What is needed is a word-for-word copy of every record below, minus the pictures.

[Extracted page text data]
┌────────
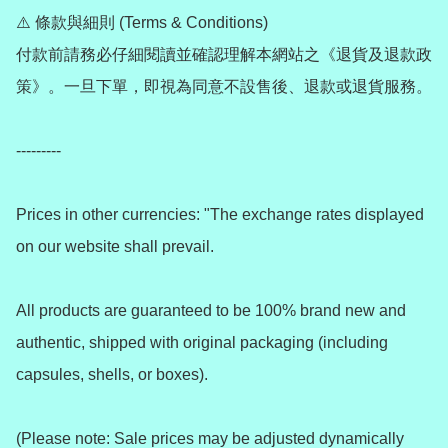
⚠️ 條款與細則 (Terms & Conditions)

付款前請務必仔細閱讀並確認理解本網站之《退貨及退款政
策》。一旦下單，即視為同意不設售後、退款或退貨服務。

---------

Prices in other currencies: "The exchange rates displayed 
on our website shall prevail.

All products are guaranteed to be 100% brand new and 
authentic, shipped with original packaging (including 
capsules, shells, or boxes).

(Please note: Sale prices may be adjusted dynamically 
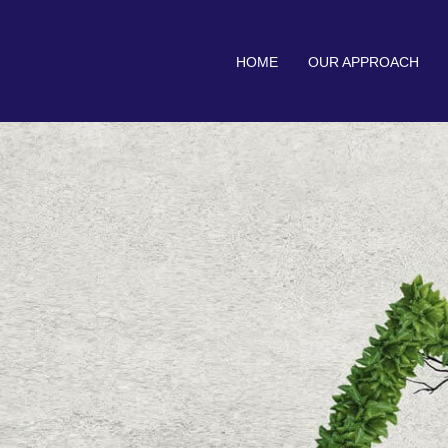
HOME
OUR APPROACH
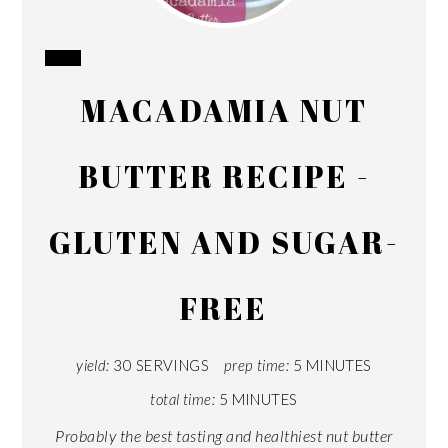
CREATE
MACADAMIA NUT
PINTEREST
PIN
BUTTER RECIPE -
GLUTEN AND SUGAR-
FREE
yield:
30 SERVINGS
prep time:
5 MINUTES
total time:
5 MINUTES
Probably the best tasting and healthiest nut butter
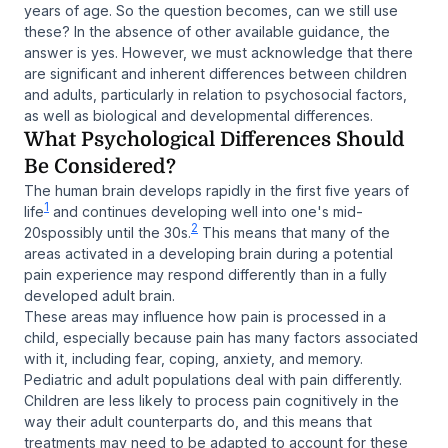
years of age. So the question becomes, can we still use
these? In the absence of other available guidance, the
answer is
yes
. However, we must acknowledge that there
are significant and inherent differences between children
and adults, particularly in relation to psychosocial factors,
as well as biological and developmental differences.
What Psychological Differences Should
Be Considered?
The human brain develops rapidly in the first five years of
1
life
and continues developing well into one's mid-
2
20spossibly until the 30s.
This means that many of the
areas activated in a developing brain during a potential
pain experience may respond differently than in a fully
developed adult brain.
These areas may influence how pain is processed in a
child, especially because pain has many factors associated
with it, including fear, coping, anxiety, and memory.
Pediatric and adult populations deal with pain differently.
Children are less likely to process pain cognitively in the
way their adult counterparts do, and this means that
treatments may need to be adapted to account for these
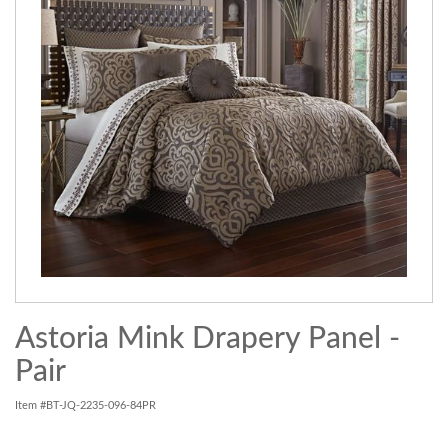
Astoria Mink Drapery Panel -
Pair
Item #BT-JQ-2235-096-84PR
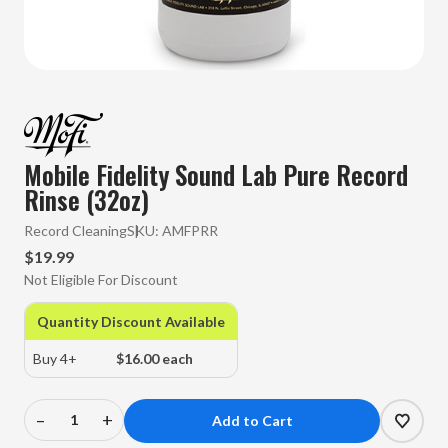
Mobile Fidelity Sound Lab Pure Record
Rinse (32oz)
Record Cleaning
SKU:
AMFPRR
$19.99
Not Eligible For Discount
Quantity Discount Available
Buy 4+
$16.00 each
–
+
Decrease
Increase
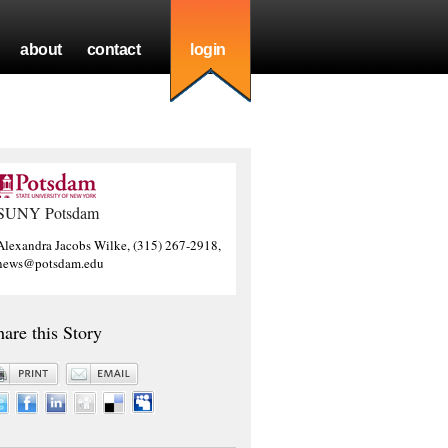
about
contact
login
SUNY Potsdam
Alexandra Jacobs Wilke, (315) 267-2918,
news@potsdam.edu
hare this Story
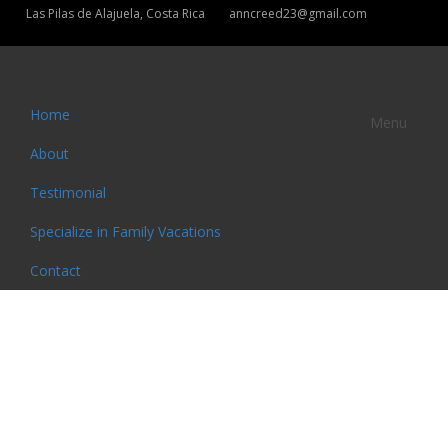
Las Pilas de Alajuela, Costa Rica
anncreed23@gmail.com
Home
Menu
About
Testimonial
Specialize in Family Vacations
Contact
└────────
#### [OUTPUT OF THE TASK]
⚠️ 條款與細則 (Terms & Conditions)

付款前請務必仔細閱讀並確認理解本網站之《退貨及退款政
策》。一旦下單，即視為同意不設售後、退款或退貨服務。

---------

Prices in other currencies: "The exchange rates displayed 
on our website shall prevail.

All products are guaranteed to be 100% brand new and 
authentic, shipped with original packaging (including 
capsules, shells, or boxes).

(Please note: Sale prices may be adjusted dynamically 
HOME
OUR APPROACH
CREATE
MACADAMIA NUT
PINTEREST
PIN
BUTTER RECIPE -
GLUTEN AND SUGAR-
FREE
yield:
30 SERVINGS
prep time:
5 MINUTES
total time:
5 MINUTES
Probably the best tasting and healthiest nut butter
years of age. So the question becomes, can we still use
these? In the absence of other available guidance, the
answer is
yes
. However, we must acknowledge that there
are significant and inherent differences between children
and adults, particularly in relation to psychosocial factors,
as well as biological and developmental differences.
What Psychological Differences Should
Be Considered?
The human brain develops rapidly in the first five years of
1
life
and continues developing well into one's mid-
2
20spossibly until the 30s.
This means that many of the
areas activated in a developing brain during a potential
pain experience may respond differently than in a fully
developed adult brain.
These areas may influence how pain is processed in a
child, especially because pain has many factors associated
with it, including fear, coping, anxiety, and memory.
Pediatric and adult populations deal with pain differently.
Children are less likely to process pain cognitively in the
way their adult counterparts do, and this means that
treatments may need to be adapted to account for these
Astoria Mink Drapery Panel -
Pair
Item #BT-JQ-2235-096-84PR
Mobile Fidelity Sound Lab Pure Record
Rinse (32oz)
Record Cleaning
SKU:
AMFPRR
$19.99
Not Eligible For Discount
Quantity Discount Available
Buy 4+
$16.00 each
–
+
Decrease
Increase
about
contact
login
SUNY Potsdam
Alexandra Jacobs Wilke, (315) 267-2918,
news@potsdam.edu
hare this Story
Las Pilas de Alajuela, Costa Rica
anncreed23@gmail.com
Home
Menu
About
Testimonial
Specialize in Family Vacations
Contact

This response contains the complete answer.